Вот она, его дверь, — обычная, не лучше и не хуже любой другой. Саша замедлила против нее шаги, прислушалась и едва удержала себя, чтоб не потрогать дверную скобу. Потом — не стоять же перед дверью! — она поднялась на площадку между этажами и остановилась у окна. Прямо перед нею стоял планетарий, голубенькое строеньице с куполом. «А что за этим куполом?» — и поднялась этажом выше.

Так, с этажа на этаж поднимаясь, взошла она до чердачного помещения и отсюда залюбовалась на крыши. С печными трубами — то длинными, то присадистыми, с вителью антенн, голубые, зеленые, розовые, холодного цинкового литья и цвета земли — крыши устилали собой все пространство впереди. Они лежали ровно, сплошь, по ним, казалось, можно было гулять так же привычно и просто, как по лугу или по площади или полевой безлюдной дорогой.

…«Отчего этот парень так на меня смотрит? Он что, догадывается, где я была? А вон и другой посматривает с ухмылочкой. Может, я задумалась и о чем-то проговорилась?.. Боже, как много народу, некуда деться». И вышла из трамвая, не доехав до дому.

Но и на тротуаре были все те же люди-люди-люди. И все толпятся, идут туда, идут сюда, встречаются и обгоняют, задевают плечами и сумками, заглядывают тебе в глаза. И чего бы им заглядывать? Может, у меня на лице сейчас что-то такое, о чем догадается и Женя? Нет, сейчас я домой не могу.

Кривая немощеная улочка привела ее на окраину, к кладбищу. Могилы без оградок и памятников, покосившиеся трухлявые кресты, и вдруг часовенка с золоченым крестом, возле которой паслись куры.

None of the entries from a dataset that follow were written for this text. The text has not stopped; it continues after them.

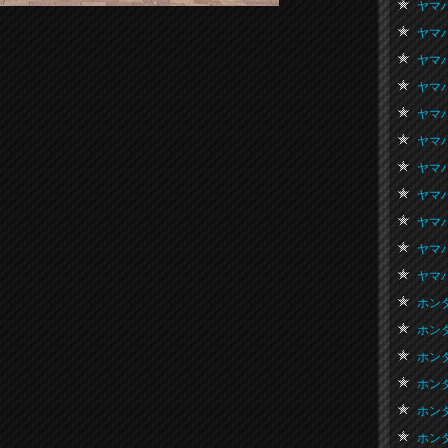
ヤマハ
ヤマハ
ヤマハ
。
ヤマハ
ヤマハ
ヤマハ
ヤマハ
ヤマハ
ヤマハ
ヤマハ
ヤマハ
ホンダ
ホンダ
ホンダ
ホンダ 
ホンダ
ホンダ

Саша привалилась спиной к ветелке, ветелка, качаясь, тихо поскрипывала, пошумливала листвой, навевала сладкую грусть. Интересно, что сейчас делает Сторожев? Заскучал он без своих бумаг и без щелкалки. «И вот опять я о нем… Зачем? Такое случается, говорят, только в недружных семьях, а мы-то с Женей… мы ведь живем хорошо, и я его люблю. Ведь люблю?» И вдруг забеспокоилась, а еще через минуту ее охватила паника. Саша уже готова была бежать снова в город, на люди, но тут из часовенки вышла старушка с ситом: «Гульки, гульки, гульки». На ее зов из-под карниза часовенки, из-за ограды и отовсюду налетели голуби. И пока птицы клевали, а старушка сеяла им пшено и хлебные крошки, о ее ноги все время терся дымчатый котенок. Он и убежал следом за хозяйкой в часовенку, играя на ходу и подпрыгивая. Это Сашу развеселило, и домой она шла успокоенная.